**EXERCISE REQUIREMENTS:** Nothing but the lines below between the line holding "Типовые расчёты по неопределённым интегралам 4" and the line holding "7. Οι επιχειρήσεις", inclusive, should appear in the answer, each set down exactly.

**INPUT DATA:**

◆ ◆ ◆ ◆

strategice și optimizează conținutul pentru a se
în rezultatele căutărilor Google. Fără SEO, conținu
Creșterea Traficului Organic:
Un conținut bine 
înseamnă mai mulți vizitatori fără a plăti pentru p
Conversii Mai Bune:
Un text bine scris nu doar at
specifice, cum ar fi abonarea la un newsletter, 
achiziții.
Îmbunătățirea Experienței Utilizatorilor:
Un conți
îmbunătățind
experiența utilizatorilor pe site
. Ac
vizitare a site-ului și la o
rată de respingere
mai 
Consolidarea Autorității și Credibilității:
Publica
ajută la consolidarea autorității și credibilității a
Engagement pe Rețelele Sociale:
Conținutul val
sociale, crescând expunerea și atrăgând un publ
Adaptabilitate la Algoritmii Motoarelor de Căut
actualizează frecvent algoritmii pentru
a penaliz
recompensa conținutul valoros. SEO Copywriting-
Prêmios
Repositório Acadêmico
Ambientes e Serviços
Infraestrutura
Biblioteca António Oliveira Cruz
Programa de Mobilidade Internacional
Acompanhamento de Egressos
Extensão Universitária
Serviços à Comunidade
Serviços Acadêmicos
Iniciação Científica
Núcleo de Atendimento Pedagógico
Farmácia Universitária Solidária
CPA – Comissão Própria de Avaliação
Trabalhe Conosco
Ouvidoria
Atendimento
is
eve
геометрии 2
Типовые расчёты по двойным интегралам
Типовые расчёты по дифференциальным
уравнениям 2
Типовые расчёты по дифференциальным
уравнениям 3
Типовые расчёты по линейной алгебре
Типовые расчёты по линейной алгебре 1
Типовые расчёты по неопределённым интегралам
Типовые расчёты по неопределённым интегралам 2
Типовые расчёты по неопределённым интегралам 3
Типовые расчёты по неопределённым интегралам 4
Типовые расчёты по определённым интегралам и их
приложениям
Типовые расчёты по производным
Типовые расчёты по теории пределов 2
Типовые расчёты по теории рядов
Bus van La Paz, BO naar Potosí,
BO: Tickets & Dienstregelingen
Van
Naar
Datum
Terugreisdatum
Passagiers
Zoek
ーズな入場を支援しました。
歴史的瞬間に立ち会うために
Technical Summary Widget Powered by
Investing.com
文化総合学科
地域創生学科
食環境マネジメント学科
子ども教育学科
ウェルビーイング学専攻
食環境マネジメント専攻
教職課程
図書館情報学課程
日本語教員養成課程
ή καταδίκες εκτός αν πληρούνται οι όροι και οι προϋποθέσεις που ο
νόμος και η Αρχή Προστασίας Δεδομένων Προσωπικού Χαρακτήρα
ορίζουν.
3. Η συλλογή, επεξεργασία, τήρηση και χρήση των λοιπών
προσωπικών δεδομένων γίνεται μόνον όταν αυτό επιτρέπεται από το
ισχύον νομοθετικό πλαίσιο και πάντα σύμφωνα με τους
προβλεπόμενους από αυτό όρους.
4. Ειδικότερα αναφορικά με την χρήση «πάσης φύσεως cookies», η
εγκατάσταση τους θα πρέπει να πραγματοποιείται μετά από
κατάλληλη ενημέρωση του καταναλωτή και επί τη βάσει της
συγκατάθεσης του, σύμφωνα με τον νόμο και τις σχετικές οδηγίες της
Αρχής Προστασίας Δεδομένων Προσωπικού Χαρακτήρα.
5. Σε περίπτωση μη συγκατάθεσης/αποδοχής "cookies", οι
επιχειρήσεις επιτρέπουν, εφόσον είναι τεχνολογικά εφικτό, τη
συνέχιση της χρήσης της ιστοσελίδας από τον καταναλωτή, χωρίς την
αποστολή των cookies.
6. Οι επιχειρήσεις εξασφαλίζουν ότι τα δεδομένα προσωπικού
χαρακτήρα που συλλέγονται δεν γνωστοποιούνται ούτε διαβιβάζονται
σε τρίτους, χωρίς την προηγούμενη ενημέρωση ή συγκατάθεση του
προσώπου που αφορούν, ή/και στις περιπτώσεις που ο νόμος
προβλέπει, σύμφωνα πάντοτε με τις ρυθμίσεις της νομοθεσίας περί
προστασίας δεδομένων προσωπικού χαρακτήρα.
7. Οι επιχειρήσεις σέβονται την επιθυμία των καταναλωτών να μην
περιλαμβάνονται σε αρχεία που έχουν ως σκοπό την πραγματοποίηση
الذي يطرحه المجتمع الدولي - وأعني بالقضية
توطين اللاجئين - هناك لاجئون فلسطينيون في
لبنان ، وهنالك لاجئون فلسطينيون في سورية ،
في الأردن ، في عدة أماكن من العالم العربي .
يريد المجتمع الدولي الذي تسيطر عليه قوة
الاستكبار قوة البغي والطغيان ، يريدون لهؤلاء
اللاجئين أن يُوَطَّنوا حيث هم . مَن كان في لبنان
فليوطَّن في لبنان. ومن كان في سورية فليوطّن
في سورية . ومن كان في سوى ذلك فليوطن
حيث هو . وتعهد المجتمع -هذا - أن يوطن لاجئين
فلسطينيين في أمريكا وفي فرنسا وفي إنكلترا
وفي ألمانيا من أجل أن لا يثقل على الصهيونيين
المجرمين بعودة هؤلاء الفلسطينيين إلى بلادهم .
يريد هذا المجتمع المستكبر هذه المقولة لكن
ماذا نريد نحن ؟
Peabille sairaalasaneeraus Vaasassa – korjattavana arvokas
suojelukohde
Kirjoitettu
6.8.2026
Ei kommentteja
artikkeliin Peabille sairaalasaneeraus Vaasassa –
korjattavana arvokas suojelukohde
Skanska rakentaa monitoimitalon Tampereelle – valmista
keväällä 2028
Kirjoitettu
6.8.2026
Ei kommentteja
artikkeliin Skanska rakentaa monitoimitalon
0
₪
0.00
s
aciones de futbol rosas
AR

◆ ◆ ◆ ◆

**ANSWER BOX:**
Типовые расчёты по неопределённым интегралам 4
Типовые расчёты по определённым интегралам и их
приложениям
Типовые расчёты по производным
Типовые расчёты по теории пределов 2
Типовые расчёты по теории рядов
Bus van La Paz, BO naar Potosí,
BO: Tickets & Dienstregelingen
Van
Naar
Datum
Terugreisdatum
Passagiers
Zoek
ーズな入場を支援しました。
歴史的瞬間に立ち会うために
Technical Summary Widget Powered by
Investing.com
文化総合学科
地域創生学科
食環境マネジメント学科
子ども教育学科
ウェルビーイング学専攻
食環境マネジメント専攻
教職課程
図書館情報学課程
日本語教員養成課程
ή καταδίκες εκτός αν πληρούνται οι όροι και οι προϋποθέσεις που ο
νόμος και η Αρχή Προστασίας Δεδομένων Προσωπικού Χαρακτήρα
ορίζουν.
3. Η συλλογή, επεξεργασία, τήρηση και χρήση των λοιπών
προσωπικών δεδομένων γίνεται μόνον όταν αυτό επιτρέπεται από το
ισχύον νομοθετικό πλαίσιο και πάντα σύμφωνα με τους
προβλεπόμενους από αυτό όρους.
4. Ειδικότερα αναφορικά με την χρήση «πάσης φύσεως cookies», η
εγκατάσταση τους θα πρέπει να πραγματοποιείται μετά από
κατάλληλη ενημέρωση του καταναλωτή και επί τη βάσει της
συγκατάθεσης του, σύμφωνα με τον νόμο και τις σχετικές οδηγίες της
Αρχής Προστασίας Δεδομένων Προσωπικού Χαρακτήρα.
5. Σε περίπτωση μη συγκατάθεσης/αποδοχής "cookies", οι
επιχειρήσεις επιτρέπουν, εφόσον είναι τεχνολογικά εφικτό, τη
συνέχιση της χρήσης της ιστοσελίδας από τον καταναλωτή, χωρίς την
αποστολή των cookies.
6. Οι επιχειρήσεις εξασφαλίζουν ότι τα δεδομένα προσωπικού
χαρακτήρα που συλλέγονται δεν γνωστοποιούνται ούτε διαβιβάζονται
σε τρίτους, χωρίς την προηγούμενη ενημέρωση ή συγκατάθεση του
προσώπου που αφορούν, ή/και στις περιπτώσεις που ο νόμος
προβλέπει, σύμφωνα πάντοτε με τις ρυθμίσεις της νομοθεσίας περί
προστασίας δεδομένων προσωπικού χαρακτήρα.
7. Οι επιχειρήσεις σέβονται την επιθυμία των καταναλωτών να μην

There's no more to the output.